We have unfortunately now moved inland from the costal areas.  I say unfortunately because here, in Grant’s Pass Oregon, there is a heat wave going on.  It is a bit much to take because we are now 20 degrees hotter!  However, it does cool down at night.  We did not have any plans to visit Crater Lake as we had seen it in years past.  John was considering returning there, and once I saw that area’s weather report, I needed no convincing to head north to the lake.  Grant’s Pass sits in the Rogue River valley and our trip followed a scenic byway along the Rogue River.  One of the important spots to see along that highway is the Rogue River Gorge.  We hiked on an overlook above the gorge and an interpretive sign along the way noted that the gorge was likely formed by the collapse of lava tubes and the force of the river as it followed fractures between layers of lava.  The river gorge is quite narrow and the river follows a very rocky and wild course as it tumbles down into the canyon.
 At the end of the overlook our trail abruptly ended and the river above the canyon cascades down in a series of waterfalls.
That was a beautiful sight, but Crater Lake topped the beauty which we had just seen.
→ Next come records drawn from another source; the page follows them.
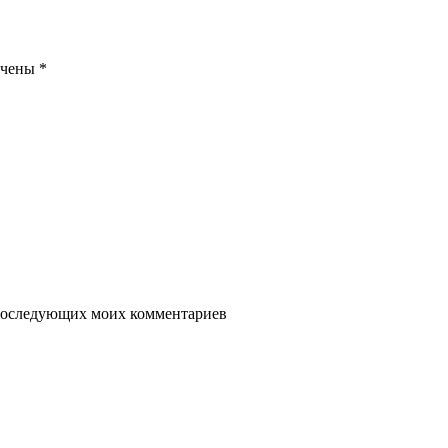
ечены
*
я последующих моих комментариев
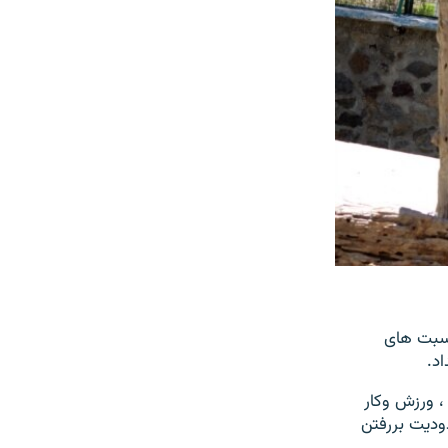
ر روزها و مناسبت های
اد.
، ورزش وکار
دیت بررفتن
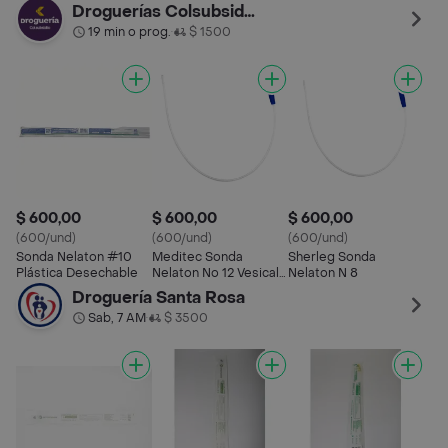
Droguerías Colsubsidio
19 min o prog.
$ 1500
•
$ 600,00
$ 600,00
$ 600,00
(600/und)
(600/und)
(600/und)
Sonda Nelaton #10
Meditec Sonda
Sherleg Sonda
Plástica Desechable
Nelaton No 12 Vesical
Nelaton N 8
Uretral
Droguería Santa Rosa
Sab, 7 AM
$ 3500
•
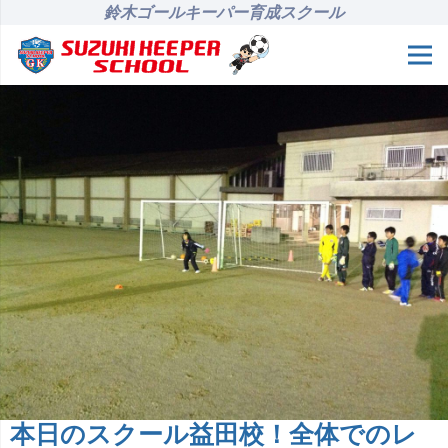
鈴木ゴールキーパー育成スクール
本日のスクール益田校！全体でのレ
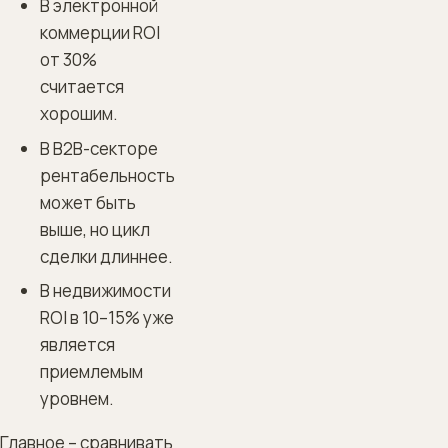
В электронной
коммерции ROI
от 30%
считается
хорошим.
В B2B-секторе
рентабельность
может быть
выше, но цикл
сделки длиннее.
В недвижимости
ROI в 10–15% уже
является
приемлемым
уровнем.
Главное – сравнивать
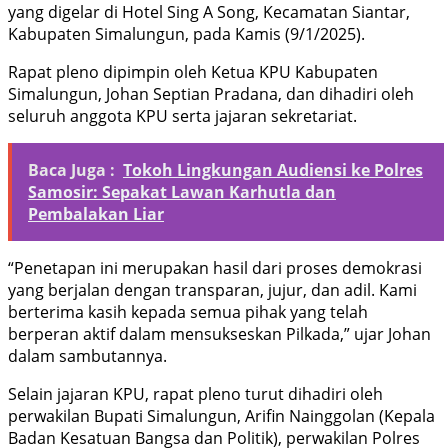
yang digelar di Hotel Sing A Song, Kecamatan Siantar,
Kabupaten Simalungun, pada Kamis (9/1/2025).
Rapat pleno dipimpin oleh Ketua KPU Kabupaten
Simalungun, Johan Septian Pradana, dan dihadiri oleh
seluruh anggota KPU serta jajaran sekretariat.
Baca Juga :
Tokoh Lingkungan Audiensi ke Polres
Samosir: Sepakat Lawan Karhutla dan
Pembalakan Liar
“Penetapan ini merupakan hasil dari proses demokrasi
yang berjalan dengan transparan, jujur, dan adil. Kami
berterima kasih kepada semua pihak yang telah
berperan aktif dalam mensukseskan Pilkada,” ujar Johan
dalam sambutannya.
Selain jajaran KPU, rapat pleno turut dihadiri oleh
perwakilan Bupati Simalungun, Arifin Nainggolan (Kepala
Badan Kesatuan Bangsa dan Politik), perwakilan Polres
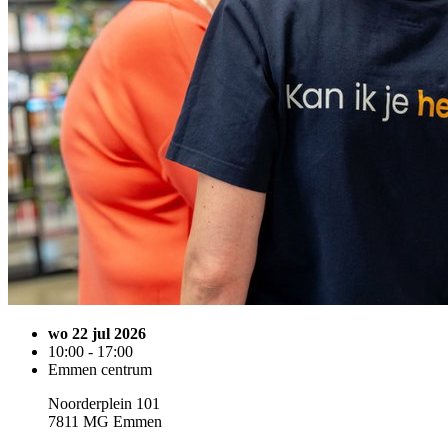
wo 22 jul 2026
10:00 - 17:00
Emmen centrum
Noorderplein 101
7811 MG Emmen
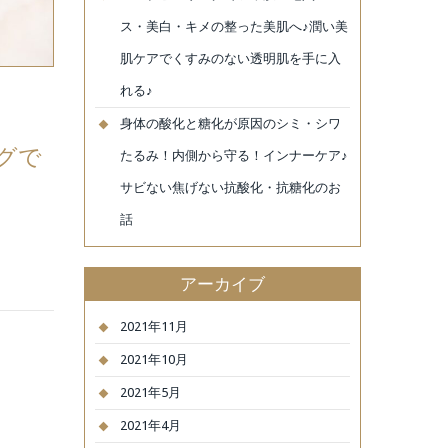
ス・美白・キメの整った美肌へ♪潤い美
肌ケアでくすみのない透明肌を手に入
れる♪
身体の酸化と糖化が原因のシミ・シワ
グで
たるみ！内側から守る！インナーケア♪
サビない焦げない抗酸化・抗糖化のお
話
アーカイブ
2021年11月
2021年10月
2021年5月
2021年4月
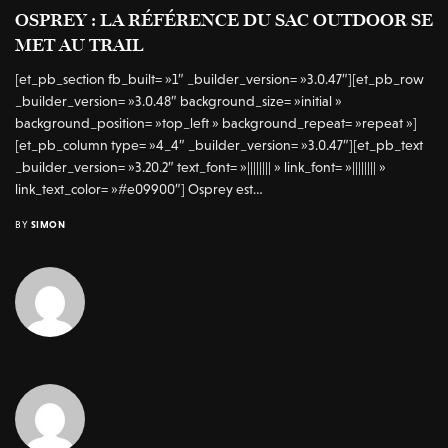
OSPREY : LA RÉFÉRENCE DU SAC OUTDOOR SE
MET AU TRAIL
[et_pb_section fb_built= »1″ _builder_version= »3.0.47″][et_pb_row
_builder_version= »3.0.48″ background_size= »initial »
background_position= »top_left » background_repeat= »repeat »]
[et_pb_column type= »4_4″ _builder_version= »3.0.47″][et_pb_text
_builder_version= »3.20.2″ text_font= »|||||||| » link_font= »|||||||| »
link_text_color= »#e09900″] Osprey est…
BY
SIMON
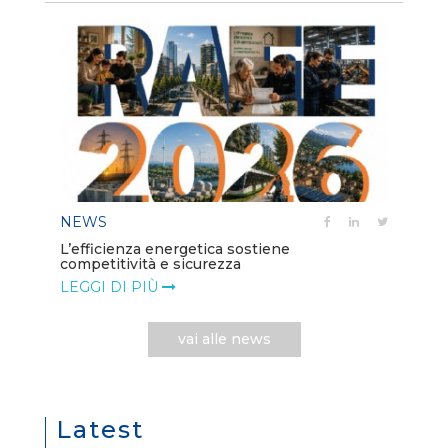
NEWS
L’efficienza energetica sostiene
competitività e sicurezza
LEGGI DI PIÙ
vai alle news
Latest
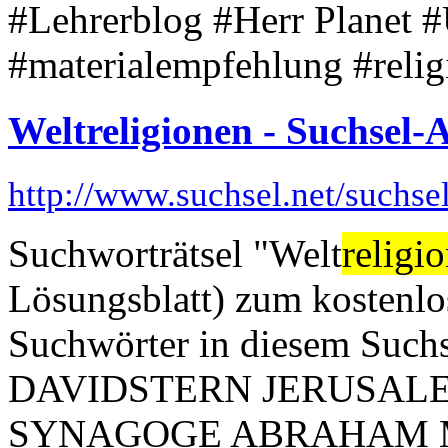
#Lehrerblog #Herr Planet #
#materialempfehlung #relig
Weltreligionen - Suchsel-A
http://www.suchsel.net/suchs
Suchworträtsel "Welt
religi
Lösungsblatt) zum kostenl
Suchwörter in diesem S
DAVIDSTERN JERUSAL
SYNAGOGE ABRAHAM M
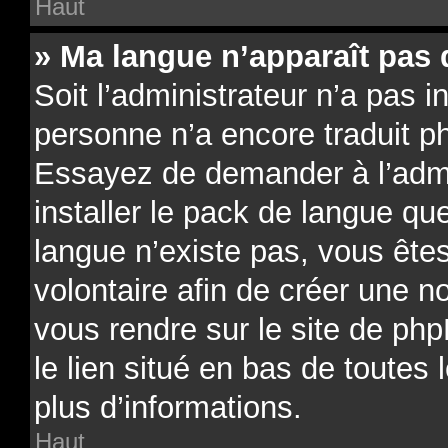
Haut
» Ma langue n’apparaît pas d
Soit l’administrateur n’a pas in
personne n’a encore traduit p
Essayez de demander à l’admin
installer le pack de langue qu
langue n’existe pas, vous êtes
volontaire afin de créer une no
vous rendre sur le site de ph
le lien situé en bas de toutes
plus d’informations.
Haut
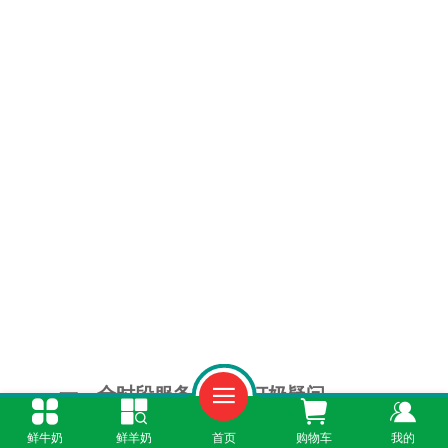
一、全时段服务，解答订奶疑问
鲜牛奶
鲜羊奶
首页
购物车
我的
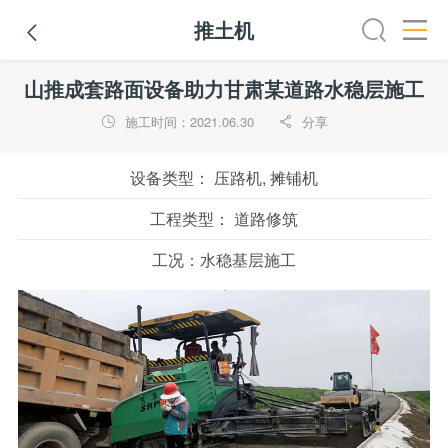
推土机

全部
推土机
压路机
平地机
装载机
挖掘机
铣
山推成套路面设备助力甘肃某道路水稳层施工
施工时间：2021.06.30
分享


设备类型：
压路机, 摊铺机
工程类型：
道路修筑
工况：
水稳基层施工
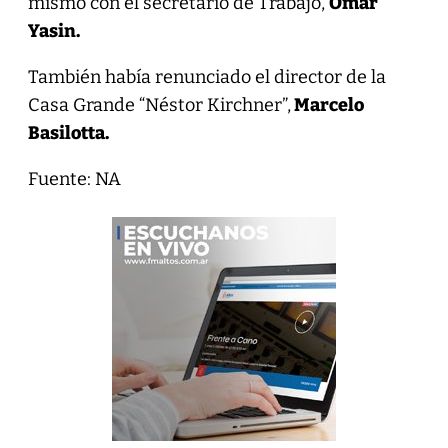
mismo con el secretario de Trabajo,
Omar
Yasin.
También había renunciado el director de la
Casa Grande “Néstor Kirchner”,
Marcelo
Basilotta.
Fuente: NA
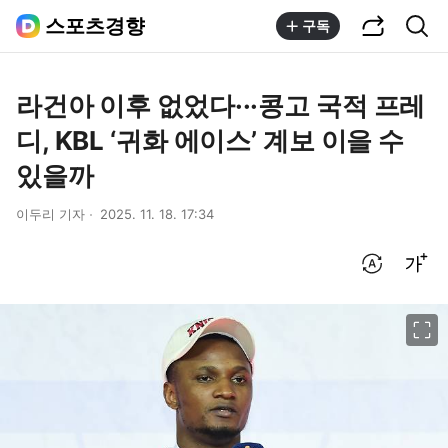
공유하기
통합검색
스포츠경향
구독
라건아 이후 없었다···콩고 국적 프레
디, KBL ‘귀화 에이스’ 계보 이을 수
있을까
이두리 기자
2025. 11. 18. 17:34
번역 설정
글씨크기 조절하기
이미지 크게 보기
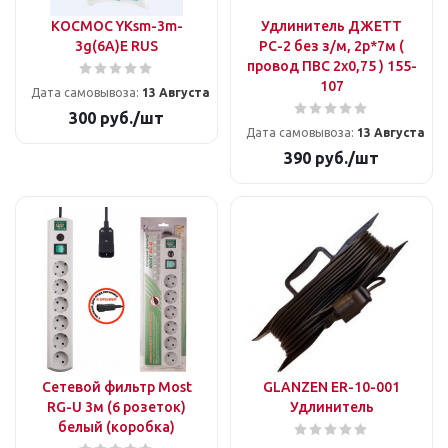
КОСМОС YKsm-3m-
Удлинитель ДЖЕТТ
3g(6A)E RUS
РС-2 без з/м, 2р*7м (
провод ПВС 2х0,75 ) 155-
107
Дата самовывоза:
13 Августа
300
руб.
/шт
Дата самовывоза:
13 Августа
390
руб.
/шт
Сетевой фильтр Most
GLANZEN ER-10-001
RG-U 3м (6 розеток)
Удлинитель
белый (коробка)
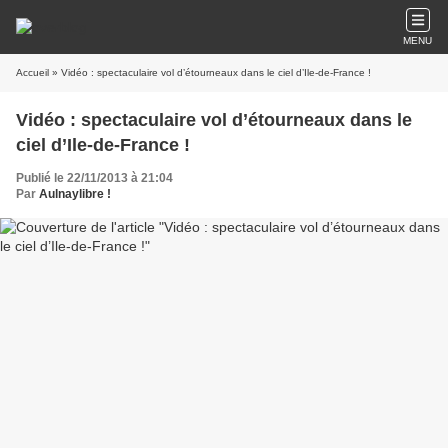
MENU
Accueil
» Vidéo : spectaculaire vol d’étourneaux dans le ciel d’Ile-de-France !
Vidéo : spectaculaire vol d’étourneaux dans le
ciel d’Ile-de-France !
Publié le 22/11/2013 à 21:04
Par
Aulnaylibre !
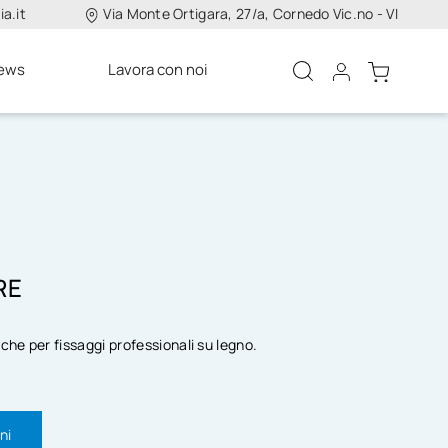
a.it
Via Monte Ortigara, 27/a, Cornedo Vic.no - VI
ews
Lavora con noi
RE
iche per fissaggi professionali su legno.
ni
The deep blue color of the lake was what immediately caught our eyes.  The lake is the deepest freshwater lake in the United States, no streams empty into it.  The clarity of it goes down 143 feet deep, which is a world’s record.  The history of the lake goes back many years when Mt. Mazama sat where it is sitting now.  The park’s brochure explains very succinctly what happened when it errupted: “ it blew, it fell, and it filled".  The volcano created a caldera, which became a lake that filled after centuries of rain and snowfall.  We hiked along the rim, soaking up the lake’s beauty from every angle.  Douglas firs and hemlocks frame the scenic picture, as well as precipitous rock walls.  
 Off in the distance in the lake we could see Wizard Island, pictured above.  It is a cinder cone which formed after the eruption.  During the summer months the park offers boat rides to the island, and it is possible to hike to the top of it.  We drove further southwest along the rim where we got a closer look at other features of the lake.
The explosion of the volcano created massive grey cliffs; we stopped to view two of them, one of which is named by Native Americans as Llao Rock.  After the eruption the area became an important ritual site for the tribes of the area, they perceive that spirits inhabit the volcanic terain.  We did not complete our drive around the rim because it was getting late in the day.  There is much more to see at Crater Lake, but we wanted to see the Rogue-Umpqua Scenic Byway before it got dark.  The road took us through a pumice desert and offered us stunning views of large rock pinnacles, as well as the rushing Umpqua River.